FDA Approves Opdivo (nivolumab) with Chemotherapy as Neoadjuvant Treatment for Certain Adult Patients with Resectable Non-Small Cell Lung Cancer
Bristol Myers Squibb announced that the U.S. Food and Drug Administration (FDA) approved Opdivo(nivolumab) 360 mg (injection for intravenous use) in combination with platinum-doublet chemotherapy every three weeks for three cycles for adult patients with resectable (tumors ≥4 cm or node positive) non-small cell lung cancer (NSCLC) in the neoadjuvant setting. Opdivo plus chemotherapy is approved regardless of PD-L1 status. The approval is based on the CheckMate -816 trial, the first positive Phase 3 trial of an immunotherapy-based combination used before surgery for resectable NSCLC. The primary endpoints included event-free survival (EFS) and pathologic complete response (pCR), which were evaluated using independent blinded review, and an additional efficacy outcome measure was overall survival (OS). The study compared Opdivo plus platinum-doublet chemotherapy (n=179) to platinum-doublet chemotherapy alone (n=179).

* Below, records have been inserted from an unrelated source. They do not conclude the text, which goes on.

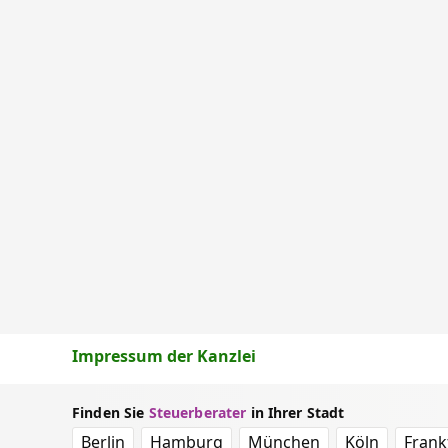
Impressum der Kanzlei
Finden Sie
Steuerberater
in Ihrer Stadt
Berlin
Hamburg
München
Köln
Frank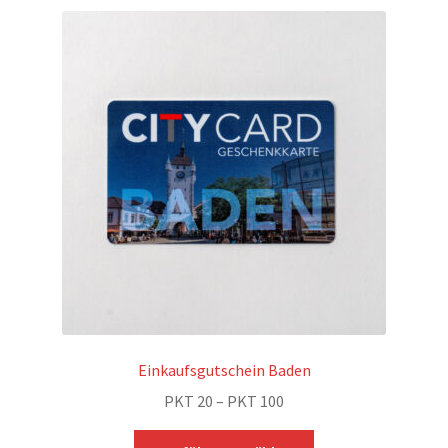
Einkaufsgutschein Baden
Preisspanne:
PKT
20
–
PKT
100
PKT 20
Dieses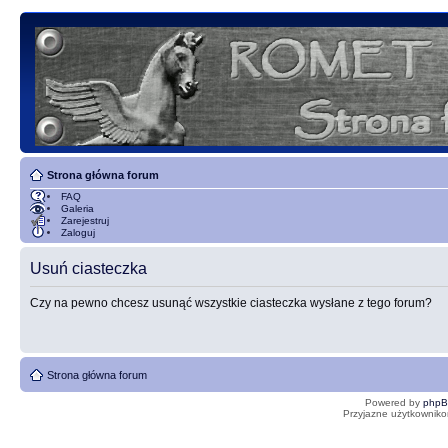
Strona główna forum
FAQ
Galeria
Zarejestruj
Zaloguj
Usuń ciasteczka
Czy na pewno chcesz usunąć wszystkie ciasteczka wysłane z tego forum?
Strona główna forum
Powered by
php
Przyjazne użytkowniko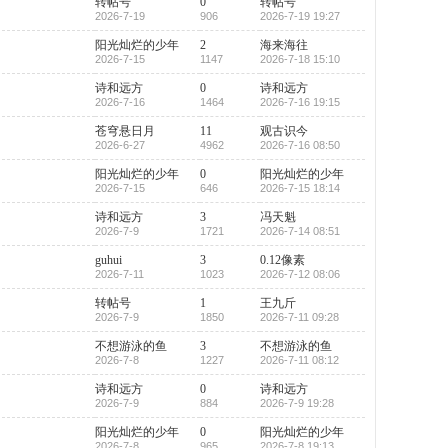
转帖号
0
转帖号
2026-7-19
906
2026-7-19 19:27
阳光灿烂的少年
2
海来海往
2026-7-15
1147
2026-7-18 15:10
诗和远方
0
诗和远方
2026-7-16
1464
2026-7-16 19:15
苍穹悬日月
11
观古识今
2026-6-27
4962
2026-7-16 08:50
阳光灿烂的少年
0
阳光灿烂的少年
2026-7-15
646
2026-7-15 18:14
诗和远方
3
冯天魁
2026-7-9
1721
2026-7-14 08:51
guhui
3
0.12像素
2026-7-11
1023
2026-7-12 08:06
转帖号
1
王九斤
2026-7-9
1850
2026-7-11 09:28
不想游泳的鱼
3
不想游泳的鱼
2026-7-8
1227
2026-7-11 08:12
诗和远方
0
诗和远方
2026-7-9
884
2026-7-9 19:28
阳光灿烂的少年
0
阳光灿烂的少年
2026-7-8
965
2026-7-8 19:13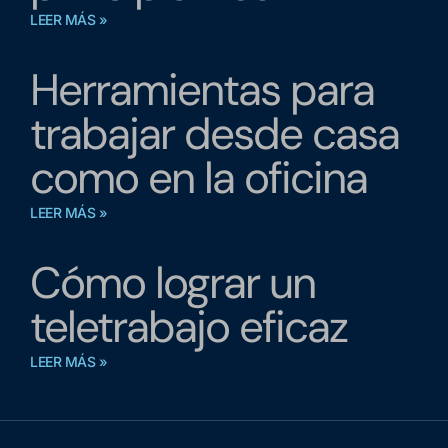
LEER MÁS »
Herramientas para
trabajar desde casa
como en la oficina
LEER MÁS »
Cómo lograr un
teletrabajo eficaz
LEER MÁS »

In the trial, when given before surgery, Opdivoplus chemotherapy showed a statistically significant improvement in EFS with a 37% reduction in the risk of progression, recurrence or death (Hazard Ratio [HR] 0.63; 95% Confidence Interval [CI]: 0.45 to 0.87; P=0.0052) compared to chemotherapy alone. Opdivo plus chemotherapy showed a median EFS of 31.6 months (95% CI: 30.2 to Not Reached [NR]) compared to 20.8 months for patients treated with chemotherapy alone (95% CI: 14.0 to 26.7).1Additionally, 24% of patients treated with Opdivo plus chemotherapy achieved pCR (95% CI: 18.0 to 31.0), compared to 2.2% of patients treated with chemotherapy alone (95% CI: 0.6 to 5.6; estimated treatment difference 21.6; 95% CI: 15.1 to 28.2; P<0.0001). A prespecified interim analysis for OS resulted in a HR of 0.57 (95% CI: 0.38 to 0.87), which did not cross the boundary for statistical significance.
“Given the rates of disease recurrence in patients with resectable NSCLC, additional treatment options are needed that can be given before surgery to help improve the chance of successful surgical treatment and support the goal of reducing the risk of cancer returning,” said Mark Awad, MD, PhD, CheckMate -816 study investigator and clinical director of the Lowe Center for Thoracic Oncology at Dana-Farber Cancer Institute.2,3 “The approval of nivolumab with platinum-doublet chemotherapy marks a turning point in how we treat resectable NSCLC and it enables us to use immunotherapy and chemotherapy as neoadjuvant treatment for patients before surgery. Today’s announcement reinforces the need to increase the rates of NSCLC screening and early detection, and for patients to discuss treatment options with their providers.”
Opdivo is associated with the following Warnings & Precautions: severe and fatal immune-mediated adverse reactions including pneumonitis, colitis, hepatitis and hepatotoxicity, endocrinopathies, dermatologic adverse reactions, nephritis with renal dysfunction, other immune-mediated adverse reactions; infusion-related reactions; complications of allogeneic hematopoietic stem cell transplantation (HSCT); embryo-fetal toxicity; and increased mortality in patients with multiple myeloma when Opdivo is added to a thalidomide analogue and dexamethasone, which is not recommended outside of controlled clinical trials.1 Please see Important Safety Information below.
“At Bristol Myers Squibb, we are leading innovative science in the use of immunotherapy in earlier stages of cancer and are committed to bringing these options to patients,” said Adam Lenkowsky, senior vice president and general manager, U.S. Cardiovascular, Immunology and Oncology at Bristol Myers Squibb. “Today’s approval builds on that commitment and expands the role of Opdivo-based treatment in NSCLC, the most common form of lung cancer, so patients may benefit earlier in the course of their disease.”
This application was approved under the FDA’s Real-Time Oncology Review (RTOR) pilot program, which aims to ensure that safe and effective treatments are available to patients as early as possible. The review was also conducted under the FDA’s Project Orbis initiative, which enabled concurrent review by the health authorities in Australia, Canada and the United Kingdom, where the application remains under review. The EFS data from the Phase 3 CheckMate -816 trial will be presented at the American Association for Cancer Research Annual Meeting 2022 in April.